The Kechuang Council moved forward at an unexpected speed. At present, consensus and market expectations for science and technology councils have been established, even though the details of the policy have not been released, the directions are clearer.

Ren Zeping, chief economist at the Evergrande Research Institute, believes that for macroeconomics, Science and Technology will unblock venture capital outflows, encourage more social capital to flow to technology innovation companies, and become an accelerator for China's economic kinetic energy transformation; In other words, the Kechuang Board will help to grow companies that are more innovative and growth-oriented and attract more long-term and stable funds to enter the capital market. For investors, the Kechuang Board is expected to reduce the threshold for a list of potential companies and facilitate investment. Participate in investment in science and technology companies and share dividends in development of scientific and technological innovation companies.

Keyword eight


As the main step for opening the Chinese capital market, the opening of "Huluntong" has gradually approached. This is different from Lugangtong and different from traditional IPO models. Huluntong changed other market stocks to DR and registered them in the local market. "Products" cross borders, but investors are still in the local market.
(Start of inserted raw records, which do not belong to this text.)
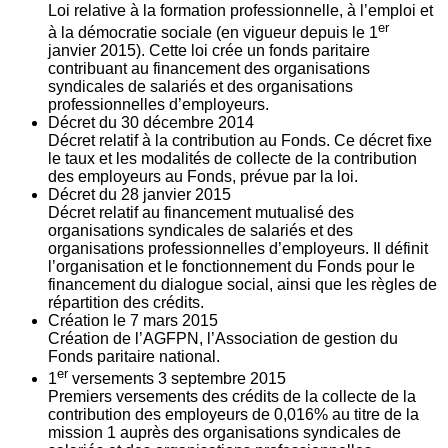
Loi relative à la formation professionnelle, à l’emploi et
er
à la démocratie sociale (en vigueur depuis le 1
janvier 2015). Cette loi crée un fonds paritaire
contribuant au financement des organisations
syndicales de salariés et des organisations
professionnelles d’employeurs.
Décret du
30
décembre 2014
Décret relatif à la contribution au Fonds. Ce décret fixe
le taux et les modalités de collecte de la contribution
des employeurs au Fonds, prévue par la loi.
Décret du
28
janvier 2015
Décret relatif au financement mutualisé des
organisations syndicales de salariés et des
organisations professionnelles d’employeurs. Il définit
l’organisation et le fonctionnement du Fonds pour le
financement du dialogue social, ainsi que les règles de
répartition des crédits.
Création le
7
mars 2015
Création de l’AGFPN, l’Association de gestion du
Fonds paritaire national.
er
1
versements
3
septembre 2015
Premiers versements des crédits de la collecte de la
contribution des employeurs de 0,016% au titre de la
mission 1 auprès des organisations syndicales de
In the long run, the opening of Huluntong will promote the opening up of China's capital markets, enriching the financing channels of domestic companies and investor investment tools, and the internationalization of the RMB will be faster. In the short term, because business to the east does not have a financing function, individual investors have a higher threshold of participation and lower participation, so the impact on A-share funds is very limited.

Keyword nine

Under assessment

After the Shanghai index fell below 3,000 points during the year, there is a lot of noise in the market that valuations have arrived. Investors are generally worried about where the market decline will come out. Insiders point out that although the current stock-A revenue growth rate still faces downward pressure from inertia, mid-to long-term configuration values ​​are especially prominent at the bottom of the policy, at the bottom of valuations, and under the proven support of calm markets .

Yang Delong said that from a valuation standpoint, the valuation of stock A has now returned to its lowest historical position, not only lower than the valuation of the world's major capital markets, but also the historical valuation of lower A-shares, valuation There is some support for the stock market in 2019 From a growth and value perspective, next year must be a structure with growth and value, traditional value stocks and some leading stocks will have certain opportunities.

Ten keywords


"Private bailout companies" are undoubtedly key words for the Chinese economy throughout 2018. Since the beginning of this year, to resolve the problem of the high proportion of equity pledges and financial difficulties of listed companies, various funds have been intensively assisted.

To keep the bottom line of systemic risk in the financial sector, since November, the head of the central bank, the China Securities Regulatory Commission and the China Insurance Regulatory Commission have consistently stated that they will actively take steps to reduce the risk of promising shares of listed companies, and take steps to promote registered companies. Solve pledges of equity pledges. Then, bailouts formed jointly by local governments such as Shenzhen and Beijing and financial institutions have entered the market one by one, and the risk of pledging equity has been overcome in the short term. (Zhongxin Jingwei APP)

Zhongxin Jingwei Copyright, without written authorization, no unit or individual can reprint or extract it for use in other ways.Return to Sohu and see more

Editor in charge:

Disclaimer: This article only represents the author himself, Sohu is an information publishing platform, and Sohu only provides information storage room services.